Excerpt from “A Deal That Preserves Greece’s Place in Eurozone, and Fiscal Restraints” by Andrew Higgins in The New York Times, February 21, 2015
…Guntram Wolff, director of Bruegel, a research group in Brussels, said Syriza had severely miscalculated from the start by taking a “confrontational approach” in a button-down European Union system that embraces quiet consensus-building and shuns emotional polemics.
But its biggest mistake, Mr. Wolff said, “was to think that all of southern Europe would align behind Greece” against what Athens has presented as German intransigence in defense of austerity for ideological reasons, or simply out of spite.

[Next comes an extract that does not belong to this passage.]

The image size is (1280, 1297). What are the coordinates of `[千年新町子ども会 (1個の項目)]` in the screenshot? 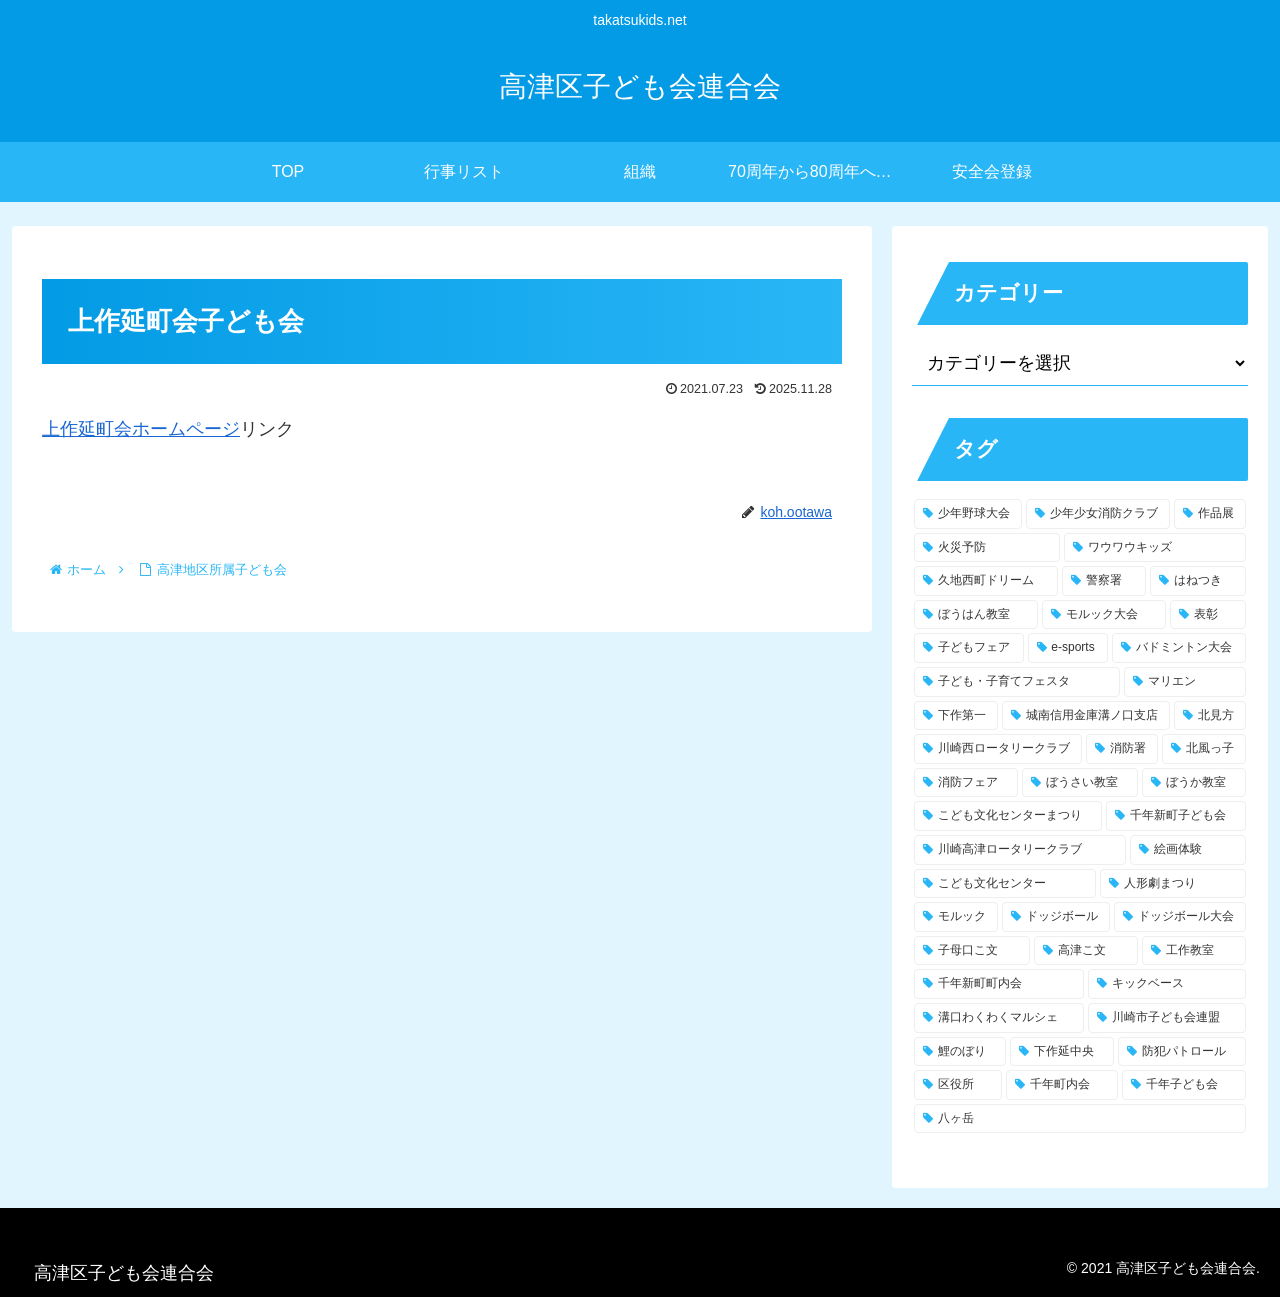 It's located at (1176, 816).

Syriza’s belief that Spain, Portugal and Italy would rally to its anti-austerity crusade was fed in part by the rapturous reception Mr. Tsipras and his lieutenants received from like-minded anti-establishment parties ahead of Greece’s election in January.
“A wind of change is blowing in Europe,” Pablo Iglesias, leader of Spain’s upstart Podemos party, told a Syriza pre-election rally in Athens. “The name of that change in Greece is Syriza, and the name of the change in Spain will be Podemos.”
But the surging fortunes of populist parties, left and right, across Europe only made sitting leaders more wary of Syriza and its policies, even those tired of Brussels-mandated budget cuts.